Abb. 1 Tintengeschirr in Form der Winterthurer Stadtkirche, auf dem Ziffernblatt der Kirchturmuhr datiert 1636, Initialen «AG». Hergestellt vermutlich von Hans Heinrich II. Graf (1611–1653) für seinen Bruder, den Zinngiesser Antoni I. Graf (1617–1686). Privatbesitz Schweiz. Fotos CERAMICA CH, Andreas Heege.

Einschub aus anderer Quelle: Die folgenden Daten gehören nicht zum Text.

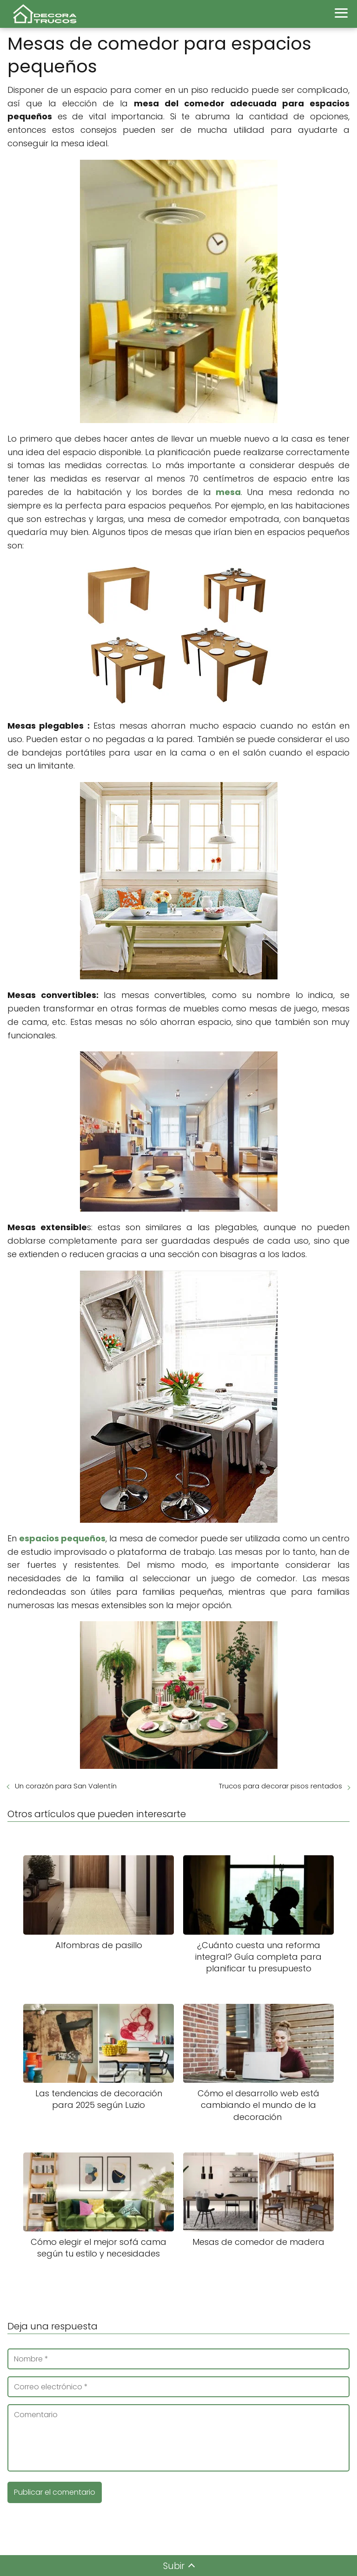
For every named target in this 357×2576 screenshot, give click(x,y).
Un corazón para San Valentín (66, 1786)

Die Bodenunterseite hat zusätzlich grüne Glasurspuren. Diese belegen, dass das Objekt mit grünglasiertem Geschirr oder Ofenkacheln im selben Ofen gebrannt wurde. Das Tintengeschirr wurde aus dünnen, geschnittenen Tonplatten auf einer durchgehenden Basisplatte zusammengesetzt. Anschliessend wurden die Tür- und Fensteröffnungen eingeschnitten. Die Masse betragen: L. max. 29,2 cm, Br. max. 13,0 cm, H. noch max. 34,0 cm.
Das Tintengeschirr stammt aus dem Kunsthandel in Frankreich. Es wurde im Jahr 2019, im Zusammenhang mit der Auflösung der Ausstattung und der Kunstsammlungen des Château de Beaurepaire à Martinvast bei Cherbourg verkauft. Das Château gehörte seit 1867 dem aus Basel stammenden Baron Arthur Schickler (1828–1919), der das Schloss im Stil des Historismus umbauen und erweitern liess. Schickler war ein grosser Sammler war. Seine Tochter Marguerite heiratete 1890 den Grafen Hubert von Pourtalès (1863–1949) aus einer französischen Hugenottenfamilie, die sich ab 1724 im preussischen Kanton Neuenburg niedergelassen hatte. Hubert von Pourtalès war ebenfalls einer der grossen Sammler seiner Zeit (Sotheby’s, Collection Schickler-Pourtalès, Paris 16. Mai 2019, Presseinformation: https://sothebys.gcs-web.com/static-files/986579d4-882c-4f7c-afd2-6387158e49b9). Die weniger kostbaren Ausstattungsstücke des Schlosses, zu denen auch das vorliegende Tintengeschirr gezählt wurde, wurden am 18. November sowie 1. und 2. Dezember 2019 bei S.A.S.U. Boscher Enchères in Cherbourg-en-Cotentin im Rahmen einer Internetauktion versteigert. Der digitale Auktionskatalog (Lot. No. 194) beschrieb das Stück als: «Cathédrale en faïence polychrome. Ep. XIXe, Haut. : 34 cm. Long. : 29 cm. Prof. : 13,5 cm. Restaurations, accidents et manques».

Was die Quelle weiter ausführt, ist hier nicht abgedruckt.